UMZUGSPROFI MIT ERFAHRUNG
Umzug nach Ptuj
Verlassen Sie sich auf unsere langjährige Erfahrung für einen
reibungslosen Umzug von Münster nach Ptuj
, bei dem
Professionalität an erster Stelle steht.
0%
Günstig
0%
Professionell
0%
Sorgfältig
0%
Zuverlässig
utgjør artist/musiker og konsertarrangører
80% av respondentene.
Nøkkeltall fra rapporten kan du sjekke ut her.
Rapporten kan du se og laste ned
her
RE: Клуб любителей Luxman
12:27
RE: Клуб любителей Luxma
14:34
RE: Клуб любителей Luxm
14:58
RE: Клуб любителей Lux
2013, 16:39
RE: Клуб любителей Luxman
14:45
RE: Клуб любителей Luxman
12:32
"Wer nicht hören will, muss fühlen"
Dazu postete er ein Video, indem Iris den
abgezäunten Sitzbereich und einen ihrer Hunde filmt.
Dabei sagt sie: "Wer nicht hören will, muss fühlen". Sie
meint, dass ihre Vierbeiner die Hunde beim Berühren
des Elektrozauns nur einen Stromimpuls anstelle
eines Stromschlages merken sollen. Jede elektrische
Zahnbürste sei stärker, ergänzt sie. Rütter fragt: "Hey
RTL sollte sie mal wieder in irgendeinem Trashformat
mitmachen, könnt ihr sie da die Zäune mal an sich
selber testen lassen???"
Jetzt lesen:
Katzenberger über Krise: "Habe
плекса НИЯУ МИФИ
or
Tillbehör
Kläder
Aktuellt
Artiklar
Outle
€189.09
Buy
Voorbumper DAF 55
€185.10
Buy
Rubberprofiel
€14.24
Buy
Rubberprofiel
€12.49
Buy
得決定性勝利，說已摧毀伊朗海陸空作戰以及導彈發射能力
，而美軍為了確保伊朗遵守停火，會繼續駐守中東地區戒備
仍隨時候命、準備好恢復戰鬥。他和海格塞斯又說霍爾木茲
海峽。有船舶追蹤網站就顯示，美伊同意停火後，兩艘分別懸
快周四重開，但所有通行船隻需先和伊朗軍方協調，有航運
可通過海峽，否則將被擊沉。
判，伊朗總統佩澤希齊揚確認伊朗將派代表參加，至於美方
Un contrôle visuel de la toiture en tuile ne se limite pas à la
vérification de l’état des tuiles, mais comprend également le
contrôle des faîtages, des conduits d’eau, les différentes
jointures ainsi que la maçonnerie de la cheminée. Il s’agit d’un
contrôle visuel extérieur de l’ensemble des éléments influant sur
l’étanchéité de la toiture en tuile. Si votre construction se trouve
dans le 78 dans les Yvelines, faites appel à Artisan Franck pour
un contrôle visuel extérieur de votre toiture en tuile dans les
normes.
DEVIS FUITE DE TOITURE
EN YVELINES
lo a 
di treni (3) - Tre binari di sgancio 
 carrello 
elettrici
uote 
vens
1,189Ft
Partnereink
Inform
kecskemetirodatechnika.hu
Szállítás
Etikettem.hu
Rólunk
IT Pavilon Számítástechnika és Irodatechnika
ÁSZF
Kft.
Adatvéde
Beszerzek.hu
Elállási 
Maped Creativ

********

Reproduce every line of the data exactly as it was written.

UMZUGSPROFI MIT ERFAHRUNG
Umzug nach Ptuj
Verlassen Sie sich auf unsere langjährige Erfahrung für einen
reibungslosen Umzug von Münster nach Ptuj
, bei dem
Professionalität an erster Stelle steht.
0%
Günstig
0%
Professionell
0%
Sorgfältig
0%
Zuverlässig
utgjør artist/musiker og konsertarrangører
80% av respondentene.
Nøkkeltall fra rapporten kan du sjekke ut her.
Rapporten kan du se og laste ned
her
RE: Клуб любителей Luxman
12:27
RE: Клуб любителей Luxma
14:34
RE: Клуб любителей Luxm
14:58
RE: Клуб любителей Lux
2013, 16:39
RE: Клуб любителей Luxman
14:45
RE: Клуб любителей Luxman
12:32
"Wer nicht hören will, muss fühlen"
Dazu postete er ein Video, indem Iris den
abgezäunten Sitzbereich und einen ihrer Hunde filmt.
Dabei sagt sie: "Wer nicht hören will, muss fühlen". Sie
meint, dass ihre Vierbeiner die Hunde beim Berühren
des Elektrozauns nur einen Stromimpuls anstelle
eines Stromschlages merken sollen. Jede elektrische
Zahnbürste sei stärker, ergänzt sie. Rütter fragt: "Hey
RTL sollte sie mal wieder in irgendeinem Trashformat
mitmachen, könnt ihr sie da die Zäune mal an sich
selber testen lassen???"
Jetzt lesen:
Katzenberger über Krise: "Habe
плекса НИЯУ МИФИ
or
Tillbehör
Kläder
Aktuellt
Artiklar
Outle
€189.09
Buy
Voorbumper DAF 55
€185.10
Buy
Rubberprofiel
€14.24
Buy
Rubberprofiel
€12.49
Buy
得決定性勝利，說已摧毀伊朗海陸空作戰以及導彈發射能力
，而美軍為了確保伊朗遵守停火，會繼續駐守中東地區戒備
仍隨時候命、準備好恢復戰鬥。他和海格塞斯又說霍爾木茲
海峽。有船舶追蹤網站就顯示，美伊同意停火後，兩艘分別懸
快周四重開，但所有通行船隻需先和伊朗軍方協調，有航運
可通過海峽，否則將被擊沉。
判，伊朗總統佩澤希齊揚確認伊朗將派代表參加，至於美方
Un contrôle visuel de la toiture en tuile ne se limite pas à la
vérification de l’état des tuiles, mais comprend également le
contrôle des faîtages, des conduits d’eau, les différentes
jointures ainsi que la maçonnerie de la cheminée. Il s’agit d’un
contrôle visuel extérieur de l’ensemble des éléments influant sur
l’étanchéité de la toiture en tuile. Si votre construction se trouve
dans le 78 dans les Yvelines, faites appel à Artisan Franck pour
un contrôle visuel extérieur de votre toiture en tuile dans les
normes.
DEVIS FUITE DE TOITURE
EN YVELINES
lo a 
di treni (3) - Tre binari di sgancio 
 carrello 
elettrici
uote 
vens
1,189Ft
Partnereink
Inform
kecskemetirodatechnika.hu
Szállítás
Etikettem.hu
Rólunk
IT Pavilon Számítástechnika és Irodatechnika
ÁSZF
Kft.
Adatvéde
Beszerzek.hu
Elállási 
Maped Creativ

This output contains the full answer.